La razón es que tales ideas plantean, al menos, dos problemas. El primero que son claramente paternalistas; el segundo, que tienen poco de novedosas. Hace ya un siglo A. C. Pigou, el creador de la moderna economía del bienestar, formuló una teoría basada en los fallos de los mercados y en su convencimiento de que la gente, cuando se le permite adoptar sus propias decisiones, se equivoca con mucha frecuencia. El siguiente paso está claro: como los gobiernos disponen de gente bien formada y dedicada a mejorar el funcionamiento de la sociedad, nuestro bienestar aumentará si el Estado adopta determinadas decisiones en nuestro nombre.

‘Opting out’

Thaler y Sunstein han diseñado un término nuevo, “paternalismo liberal”, para designar la política con la que pretenden conseguir este propósito sin violentar la voluntad de la gente. El paternalismo, según Thaler, “intenta ayudar a la gente a que consiga sus propios objetivos”. Y su propuesta debe ser, en su opinión, considerada liberal porque no obliga a nadie a hacer lo que no quiera. Un caso típico sería el cambio de una regla opting in por otra opting out. De acuerdo con la primera, cualquier persona puede, por ejemplo, donar sus órganos para trasplantes cuando se produzca su fallecimiento; pero sólo le serán extraídos si expresamente ha manifestado en vida tal deseo. La otra opción, en cambio, establece que, a falta de disposición expresa, los órganos de cualquier persona fallecida podrán ser utilizados para trasplantes; si bien es posible oponerse a la norma manifestando previamente el deseo de que no se haga tal cosa. En principio, a nadie se obliga a hacer una cosa u otra; pero no cabe duda de que el número de órganos disponibles sería mayor si estuviera en vigor la segunda regla.

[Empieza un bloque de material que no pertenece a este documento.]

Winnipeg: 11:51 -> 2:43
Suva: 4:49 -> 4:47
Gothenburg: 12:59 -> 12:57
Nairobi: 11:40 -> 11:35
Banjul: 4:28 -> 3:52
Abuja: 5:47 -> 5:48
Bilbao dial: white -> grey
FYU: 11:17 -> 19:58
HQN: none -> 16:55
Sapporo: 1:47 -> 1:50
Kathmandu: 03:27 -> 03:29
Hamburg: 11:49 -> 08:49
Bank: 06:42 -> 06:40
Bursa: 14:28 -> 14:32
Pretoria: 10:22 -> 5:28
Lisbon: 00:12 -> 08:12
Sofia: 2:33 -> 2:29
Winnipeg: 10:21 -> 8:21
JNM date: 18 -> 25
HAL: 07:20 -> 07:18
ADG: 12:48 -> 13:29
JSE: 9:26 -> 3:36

Estos “impulsos”, por tanto, orientan, pero no determinan el comportamiento de la gente. Y en este ejemplo parece que el resultado que se obtiene es bueno. Pero si se generaliza el modelo, nos encontramos con el problema de que hay alguien que nos está señalando el camino a seguir. Y no tenemos por qué creer que ese alguien, además de bienintencionado, es más listo que nosotros y tiene mejor información sobre nuestras vidas que nosotros mismos. Al final, tenemos aquí otra idea de Pigou, que ha sido muy criticada, y con razón: su sorprendente fe en la capacidad y en la buena voluntad de unos reguladores que nos guían y nos protegen. El Estado moderno desempe- ña, sin duda, funciones muy importantes. Pero en la toma de decisiones que afectan directamente a nuestras vidas y haciendas, somos muchos los que preferimos impulsarnos y orientarnos nosotros mismos.